Görüntülü iletişim sona erdi.
***
Henituse ailesinin altın kaplumbağa arması olan bir araba, Henituse Kalesi’nden geçti ve arkasındaki malikaneye yöneldi.
“Gerçekten bir festival yaklaşıyor gibi geliyor.”
Cale, vagon penceresinden dışarı bakmadan önce Choi Han’ın ifadesine başını salladı. Kalenin tamamı dekore edilme sürecindeydi ve çok canlıydı.
Normalde sessiz olan kalenin girişi bile uzun bir insan kuyruğuyla gümbürdüyordu.
“Kalenin dışında hiç bu kadar çok insan görmemiştim.”
“O haklı! Ben de!”
Cale, Choi Han’ın Raon, On ve Hong kadar heyecanlı olduğunu görebiliyordu. Bu muhtemelen Choi Han’ın ilk gerçek festivaliydi.
“Benim de ilk seferim! Ben de sıraya girmek istiyorum!”
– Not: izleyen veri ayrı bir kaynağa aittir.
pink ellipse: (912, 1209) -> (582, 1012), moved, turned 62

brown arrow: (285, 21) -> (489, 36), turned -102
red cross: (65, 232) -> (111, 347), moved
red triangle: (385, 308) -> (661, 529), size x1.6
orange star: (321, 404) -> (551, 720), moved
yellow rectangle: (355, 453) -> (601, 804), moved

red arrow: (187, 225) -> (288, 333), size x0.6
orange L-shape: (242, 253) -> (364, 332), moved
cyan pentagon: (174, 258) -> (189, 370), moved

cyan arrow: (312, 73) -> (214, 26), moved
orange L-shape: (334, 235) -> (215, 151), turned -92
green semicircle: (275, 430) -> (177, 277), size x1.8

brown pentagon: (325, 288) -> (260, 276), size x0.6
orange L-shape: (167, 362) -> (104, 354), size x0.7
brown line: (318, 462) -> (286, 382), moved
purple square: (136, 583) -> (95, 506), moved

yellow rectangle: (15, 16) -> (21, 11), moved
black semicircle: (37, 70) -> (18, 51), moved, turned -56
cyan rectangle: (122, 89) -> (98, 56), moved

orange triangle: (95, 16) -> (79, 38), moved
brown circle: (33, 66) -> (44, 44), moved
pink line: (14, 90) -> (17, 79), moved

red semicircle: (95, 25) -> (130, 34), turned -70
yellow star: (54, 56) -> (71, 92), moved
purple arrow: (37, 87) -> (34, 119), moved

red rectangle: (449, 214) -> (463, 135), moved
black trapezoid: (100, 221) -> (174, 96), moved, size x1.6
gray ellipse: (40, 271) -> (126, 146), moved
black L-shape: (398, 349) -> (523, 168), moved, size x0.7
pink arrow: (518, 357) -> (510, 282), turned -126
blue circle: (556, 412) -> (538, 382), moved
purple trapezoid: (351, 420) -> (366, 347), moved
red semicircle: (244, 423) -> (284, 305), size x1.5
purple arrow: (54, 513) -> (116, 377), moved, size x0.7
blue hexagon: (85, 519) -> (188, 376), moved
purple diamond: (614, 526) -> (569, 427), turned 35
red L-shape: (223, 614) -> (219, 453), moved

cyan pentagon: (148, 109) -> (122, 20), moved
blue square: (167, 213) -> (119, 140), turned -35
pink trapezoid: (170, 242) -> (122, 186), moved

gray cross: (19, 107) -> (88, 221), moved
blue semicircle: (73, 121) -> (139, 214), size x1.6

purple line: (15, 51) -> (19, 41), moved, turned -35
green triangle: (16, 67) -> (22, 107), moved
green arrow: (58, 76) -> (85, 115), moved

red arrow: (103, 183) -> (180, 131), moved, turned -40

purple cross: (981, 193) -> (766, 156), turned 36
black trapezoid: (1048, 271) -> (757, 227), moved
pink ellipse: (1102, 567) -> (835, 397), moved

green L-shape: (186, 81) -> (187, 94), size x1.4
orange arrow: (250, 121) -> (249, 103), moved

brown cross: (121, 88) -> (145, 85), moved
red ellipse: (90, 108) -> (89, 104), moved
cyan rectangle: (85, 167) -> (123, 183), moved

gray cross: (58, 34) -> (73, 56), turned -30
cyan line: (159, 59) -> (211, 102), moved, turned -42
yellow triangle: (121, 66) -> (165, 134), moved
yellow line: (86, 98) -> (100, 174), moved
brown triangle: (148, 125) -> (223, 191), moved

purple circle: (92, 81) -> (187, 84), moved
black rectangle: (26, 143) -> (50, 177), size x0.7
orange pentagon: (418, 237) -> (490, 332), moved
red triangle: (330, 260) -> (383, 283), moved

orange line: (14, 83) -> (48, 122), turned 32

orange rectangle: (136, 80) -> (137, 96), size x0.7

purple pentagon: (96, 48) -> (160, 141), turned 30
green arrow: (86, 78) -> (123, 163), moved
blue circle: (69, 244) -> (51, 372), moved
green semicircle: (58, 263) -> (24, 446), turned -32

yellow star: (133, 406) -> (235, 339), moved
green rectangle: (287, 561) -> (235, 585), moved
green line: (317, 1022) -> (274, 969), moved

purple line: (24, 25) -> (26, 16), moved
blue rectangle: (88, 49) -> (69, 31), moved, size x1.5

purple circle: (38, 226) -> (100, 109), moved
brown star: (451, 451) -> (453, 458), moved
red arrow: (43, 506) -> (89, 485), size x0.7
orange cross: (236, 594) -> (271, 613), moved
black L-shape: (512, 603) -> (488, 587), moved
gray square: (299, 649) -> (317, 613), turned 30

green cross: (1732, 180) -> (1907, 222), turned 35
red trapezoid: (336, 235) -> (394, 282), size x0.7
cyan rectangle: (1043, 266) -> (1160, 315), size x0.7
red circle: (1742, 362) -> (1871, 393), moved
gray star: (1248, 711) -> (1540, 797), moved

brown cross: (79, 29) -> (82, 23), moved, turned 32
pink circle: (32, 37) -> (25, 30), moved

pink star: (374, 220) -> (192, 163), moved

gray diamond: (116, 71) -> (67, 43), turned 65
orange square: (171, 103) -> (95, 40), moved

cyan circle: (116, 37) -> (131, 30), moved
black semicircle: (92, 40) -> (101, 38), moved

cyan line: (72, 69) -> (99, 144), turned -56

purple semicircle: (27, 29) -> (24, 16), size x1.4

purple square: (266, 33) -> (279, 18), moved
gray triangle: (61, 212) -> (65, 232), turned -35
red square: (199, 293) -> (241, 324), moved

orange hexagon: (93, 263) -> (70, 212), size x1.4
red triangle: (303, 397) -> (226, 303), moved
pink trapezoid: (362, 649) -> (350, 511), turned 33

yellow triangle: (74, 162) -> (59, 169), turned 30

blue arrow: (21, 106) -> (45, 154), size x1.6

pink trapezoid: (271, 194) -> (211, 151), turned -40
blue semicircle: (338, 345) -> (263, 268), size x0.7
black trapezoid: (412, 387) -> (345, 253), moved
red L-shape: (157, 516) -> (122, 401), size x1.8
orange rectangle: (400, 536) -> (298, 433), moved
Cale, pencereden dışarı bakıp Hong’un küçük kafasını okşarken Hong’un yorumuna gülümsedi.
Henituse bölgesinin festivalinde birçok özel yarışma vardı.
Bunlardan bazıları yemek yarışması, resim yarışması, heykel yarışmasıydı ve Kontes Violan’ın liderliğinde, bu yarışmaların doğal olarak büyük ödülleri vardı.
“Zayıf insan! Ama bu insanlar neden böyle sıra bekliyorlar?”
“Bir yarışmaya başvurmak veya ön elemelere katılmak için buradalar gibi görünüyorlar.”
Choi Han sonunda neler olduğunu anlamış gibi konuşmaya başladı.
“Birkaç yetenekli dövüş sanatçısı görmeme şaşmamalı!”
‘…Ha?’
“Bir Dövüş Sanatları yarışması da olmalı!”
‘HAYIR? Yemek yapmak, heykel yapmak ve sanat gibi şeyler mi olmalı?’